After my many attempts to place the bait hive in an easy, accessible place failed, I was left with the option of mounting it above the door. At least the bees would be above the main traffic area, instead of in the middle of it (where people had been stung). With the aid of poor ladder placement and back-breaking contortions, I managed to set up the hive and the trap-out cone. 

I used the owners' foam insulation spray to seal the (numerous) holes along the door jamb, above the door, next to the door, along the wall. I could see the little honeys gnawing fretfully at each crack they could find, enlarging the holes to make a new entrance. Their tenacity scares me, and I can envision the entire wall needing to be covered in spray foam (which the bees can probably chew through, too).

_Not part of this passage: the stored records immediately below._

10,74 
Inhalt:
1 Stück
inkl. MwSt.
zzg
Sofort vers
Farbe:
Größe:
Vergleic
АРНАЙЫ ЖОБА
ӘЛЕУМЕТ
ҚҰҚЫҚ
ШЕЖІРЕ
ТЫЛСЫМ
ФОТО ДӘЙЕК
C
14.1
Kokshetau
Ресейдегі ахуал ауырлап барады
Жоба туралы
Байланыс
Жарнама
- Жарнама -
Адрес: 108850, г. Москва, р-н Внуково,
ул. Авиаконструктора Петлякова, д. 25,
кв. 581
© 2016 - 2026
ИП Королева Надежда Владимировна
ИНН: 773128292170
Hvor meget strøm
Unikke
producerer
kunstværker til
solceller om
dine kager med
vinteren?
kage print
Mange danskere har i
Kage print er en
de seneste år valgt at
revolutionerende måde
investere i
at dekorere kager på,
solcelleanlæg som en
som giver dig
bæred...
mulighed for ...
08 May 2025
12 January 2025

The bees were amazing. I was drilling, hammering, spraying, tapping, hoisting, and generally clanging around at their hive entrances, and they took no more notice of me than if I was the door itself. It also stormed and drizzled the entire four hours I was there. Not even a single head-butt. Just a confused buzzing of "Hey, the door was right here when I left! I'd love to get the queen, but it's an unlikely prospect, I know.

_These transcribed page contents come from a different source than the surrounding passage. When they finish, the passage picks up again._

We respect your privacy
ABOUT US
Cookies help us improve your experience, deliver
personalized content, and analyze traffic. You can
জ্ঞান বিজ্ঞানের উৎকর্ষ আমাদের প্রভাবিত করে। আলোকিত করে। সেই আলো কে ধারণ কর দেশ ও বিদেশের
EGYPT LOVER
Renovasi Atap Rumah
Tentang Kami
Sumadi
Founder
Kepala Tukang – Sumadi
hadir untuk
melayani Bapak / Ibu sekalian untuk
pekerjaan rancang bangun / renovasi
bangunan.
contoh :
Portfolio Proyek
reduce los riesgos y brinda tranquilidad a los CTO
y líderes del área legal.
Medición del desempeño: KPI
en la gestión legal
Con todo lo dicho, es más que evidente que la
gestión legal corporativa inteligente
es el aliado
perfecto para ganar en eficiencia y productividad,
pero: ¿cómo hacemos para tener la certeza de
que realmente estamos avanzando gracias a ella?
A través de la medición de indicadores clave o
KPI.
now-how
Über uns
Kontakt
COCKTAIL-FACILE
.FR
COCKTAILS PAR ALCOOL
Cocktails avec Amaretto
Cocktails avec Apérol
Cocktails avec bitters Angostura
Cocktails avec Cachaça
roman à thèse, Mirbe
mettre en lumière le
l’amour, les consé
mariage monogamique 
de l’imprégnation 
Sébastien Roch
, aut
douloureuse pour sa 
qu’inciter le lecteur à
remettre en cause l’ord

I told the owners, because of the state of their walls, that we'll give it a good try for a month, but if the bees just keep finding or making new entrances, I didn't think anything short of extermination would get them out. They don't want the walls removed. The bees seem to be in the _inside_ wall, which is thickly plastered. Wish me luck. A successful trap-out is all I ask.

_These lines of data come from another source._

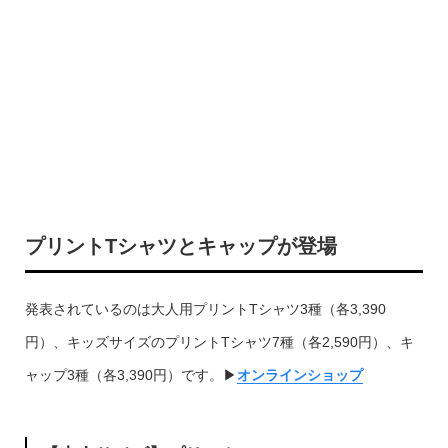
プリントTシャツとキャップが登場
発表されているのは大人用プリントTシャツ3種（各3,390
円）、キッズサイズのプリントTシャツ7種（各2,590円）、キ
ャップ3種（各3,390円）です。▶︎
オンラインショップ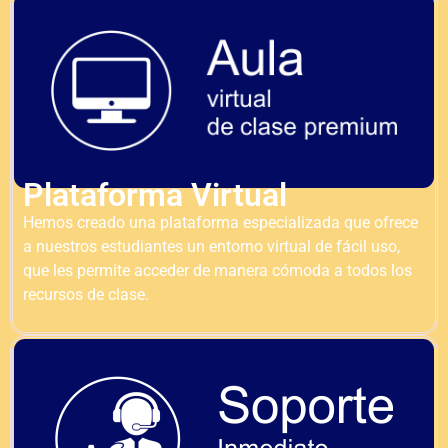
Plataforma Virtual
Hemos creado una plataforma especializada que ofrece
a nuestros estudiantes un entorno virtual de fácil uso,
que les permite acceder de manera cómoda a todos los
recursos de clase.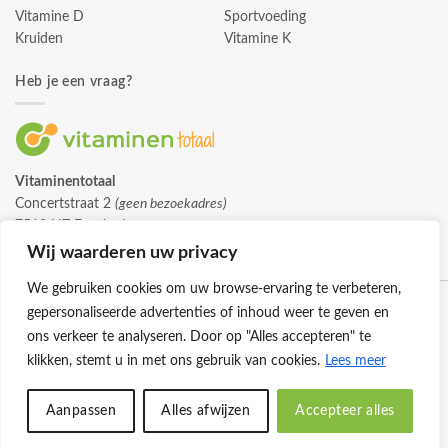
Vitamine D
Sportvoeding
Kruiden
Vitamine K
Heb je een vraag?
Vitaminentotaal
Concertstraat 2
(geen bezoekadres)
7512 HZ Enschede
info@vitaminentotaal.nl
Wij waarderen uw privacy
We gebruiken cookies om uw browse-ervaring te verbeteren,
gepersonaliseerde advertenties of inhoud weer te geven en
ons verkeer te analyseren. Door op "Alles accepteren" te
klikken, stemt u in met ons gebruik van cookies.
Lees meer
Klantenservice
Cookies
Privacybeleid
Disclaimer
Aanpassen
Alles afwijzen
Accepteer alles
© 2026 -
Vitaminentotaal.nl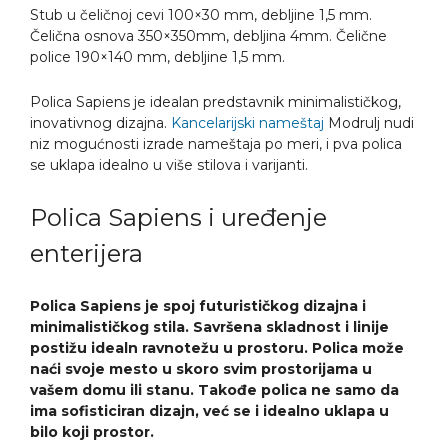
Stub u čeličnoj cevi 100×30 mm, debljine 1,5 mm.
Čelična osnova 350×350mm, debljina 4mm. Čelične
police 190×140 mm, debljine 1,5 mm.
Polica Sapiens je idealan predstavnik minimalističkog,
inovativnog dizajna.
Kancelarijski nameštaj
Modrulj nudi
niz mogućnosti izrade nameštaja po meri, i pva polica
se uklapa idealno u više stilova i varijanti.
Polica Sapiens i uređenje
enterijera
Polica Sapiens je spoj futurističkog dizajna i
minimalističkog stila. Savršena skladnost i linije
postižu idealn ravnotežu u prostoru. Polica može
naći svoje mesto u skoro svim prostorijama u
vašem domu ili stanu. Takođe polica ne samo da
ima sofisticiran dizajn, već se i idealno uklapa u
bilo koji prostor.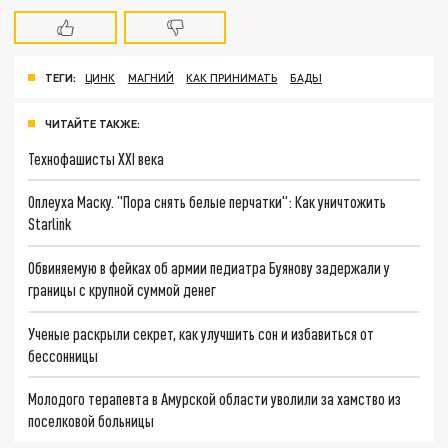
ТЕГИ:
ЦИНК
МАГНИЙ
КАК ПРИНИМАТЬ
БАДЫ
ЧИТАЙТЕ ТАКЖЕ:
Технофашисты XXI века
Оплеуха Маску. "Пора снять белые перчатки": Как уничтожить
Starlink
Обвиняемую в фейках об армии педиатра Буянову задержали у
границы с крупной суммой денег
Ученые раскрыли секрет, как улучшить сон и избавиться от
бессонницы
Молодого терапевта в Амурской области уволили за хамство из
поселковой больницы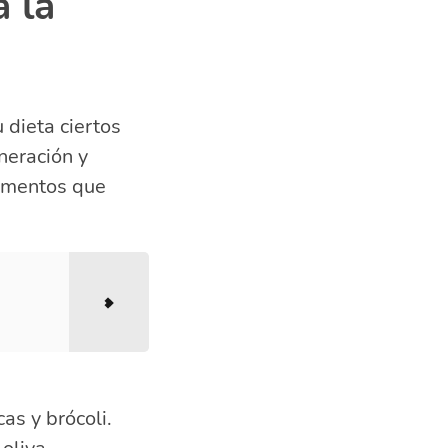
a la
u dieta ciertos
neración y
alimentos que
as y brócoli.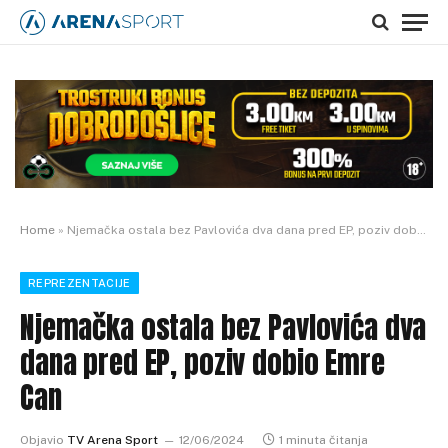
Home
»
Njemačka ostala bez Pavlovića dva dana pred EP, poziv dobio Emre Can
REPREZENTACIJE
Njemačka ostala bez Pavlovića dva
dana pred EP, poziv dobio Emre
Can
Objavio
TV Arena Sport
12/06/2024
1 minuta čitanja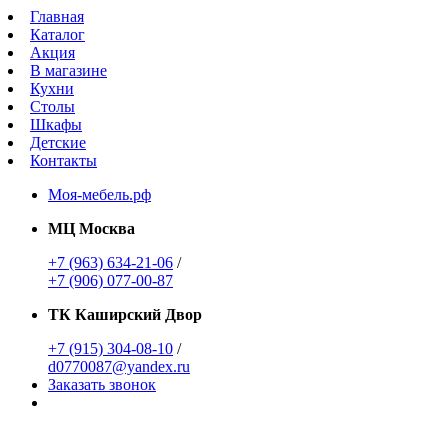
Главная
Каталог
Акция
В магазине
Кухни
Столы
Шкафы
Детские
Контакты
Моя-мебель.рф
МЦ Москва
+7 (963) 634-21-06
/
+7 (906) 077-00-87
ТК Каширский Двор
+7 (915) 304-08-10
/
d0770087@yandex.ru
Заказать звонок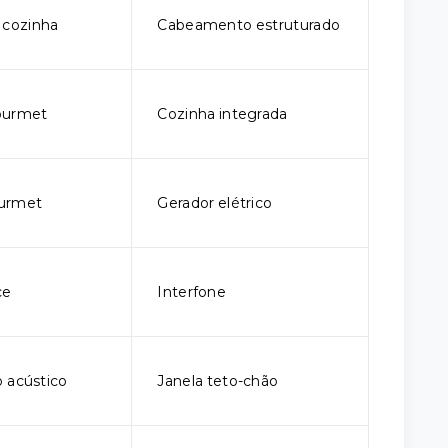
 cozinha
Cabeamento estruturado
ourmet
Cozinha integrada
urmet
Gerador elétrico
ce
Interfone
 acústico
Janela teto-chão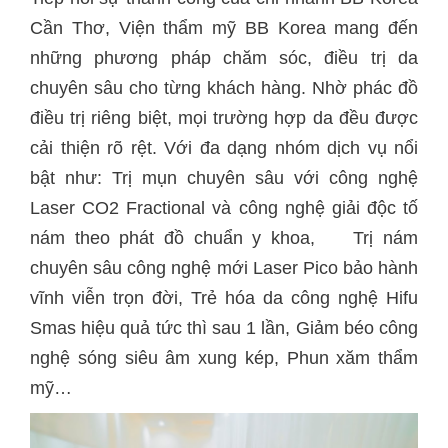
Cần Thơ, Viện thẩm mỹ BB Korea mang đến
những phương pháp chăm sóc, điều trị da
chuyên sâu cho từng khách hàng. Nhờ phác đồ
điều trị riêng biệt, mọi trường hợp da đều được
cải thiện rõ rệt. Với đa dạng nhóm dịch vụ nổi
bật như: Trị mụn chuyên sâu với công nghệ
Laser CO2 Fractional và công nghệ giải độc tố
nám theo phát đồ chuẩn y khoa, Trị nám
chuyên sâu công nghệ mới Laser Pico bảo hành
vĩnh viễn trọn đời, Trẻ hóa da công nghệ Hifu
Smas hiệu quả tức thì sau 1 lần, Giảm béo công
nghệ sóng siêu âm xung kép, Phun xăm thẩm
mỹ…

The arrow on the cone base is not to direct the bees to their new home. It’s to help the dumb beekeeper know where the hive is.


----------



## judyv47954 (Jun 5, 2011)

Oh boy, a FREE Trap-out/cut-out! 

Just say to yourself, "Never again!"


----------



## raosmun (Sep 10, 2009)

Good luck! I am on my second year, third hive start and haven't got all of them out yet!


----------



## Jim 134 (Dec 1, 2007)

FREE BEES Trap-out/cut-out! and no money :shhhh: :lpf::lpf: are you getting FREE GAS to now you know .



BEE HAPPY Jim 134


----------



## rtoney (Apr 20, 2011)

We all learn, my first cut out was only 20 miles away 1st trip to inspect the house, 2nd trip to cut out, 
3rd trip to get the queen that I did not get on trip 2. I did get paid 100.00 for the job but gave my son half for working the smoker.
Did not pay good but for the first it was experience.


----------



## Bsweet (Apr 9, 2010)

dehavik, Keep an eye on them bees they can and will chew through the spray foam unless you stuff steel wool or metal screen in the holes and cracks BEFORE you use the foam. I normally speend 3-4 hours AFTER the cone goes on watching for back doors and then visit for the next 2-3 days to check and make sure they haven't found or made more. I started a trap out on 6-11 and I MIGHT start the robbing phase this weekend and so far I have made 9 trips to check on it, good thing its only 14 miles from my home, so far cost is about 50% of my charge. Jim


----------



## dehavik (Jun 5, 2010)

Jim, what do you charge for a trap-out? I'm sure as heck charging for the next one I do!


----------



## Bsweet (Apr 9, 2010)

I'll send you a PM


----------



## D Semple (Jun 18, 2010)

Looks to me like a cutout could have been done easier.


----------



## dehavik (Jun 5, 2010)

D Semple said:


> Looks to me like a cutout could have been done easier.


I would have preferred to do a cut-out myself, but the owners did not want any damage done to their building. I even brought all my cut-out gear just in case. No go.


----------



## beyondthesidewalks (Dec 1, 2007)

Dark brown caulk might have gone a long way to solving you problem and wouldn't have been such an eye-sore. You could leave the tube of caulk with the homeowner and let them caulk up new entrances for you. Might save you some trips.

Now you know why some of us just walk away.


----------



## dehavik (Jun 5, 2010)

That foam is ugly, isn't it? It's what the owners have been using to combat the bees these last few years, and there was plenty to be had. Brown caulk is a good idea. I brought silicone sealant, but the foam was 100x easier to apply. Will the bees chew away the caulk?


----------



## beyondthesidewalks (Dec 1, 2007)

I've had bees chew it up and some that didn't. It's the hard part of a trap out. Unless I have a high probabilty of sealing the hive I don't even bother trying. Years ago I tried a trap out on some bees in an old house like this one. I made several trips only to find that every entrance I plugged up led to another one. I finally gave up and left. The owner didn't want to let me do a cutout. I got tired of going back to see no progress.


----------



## virginiawolf (Feb 18, 2011)

I've never done this before. Thanks for sharing the experience. After all the work I hope you get the queen


----------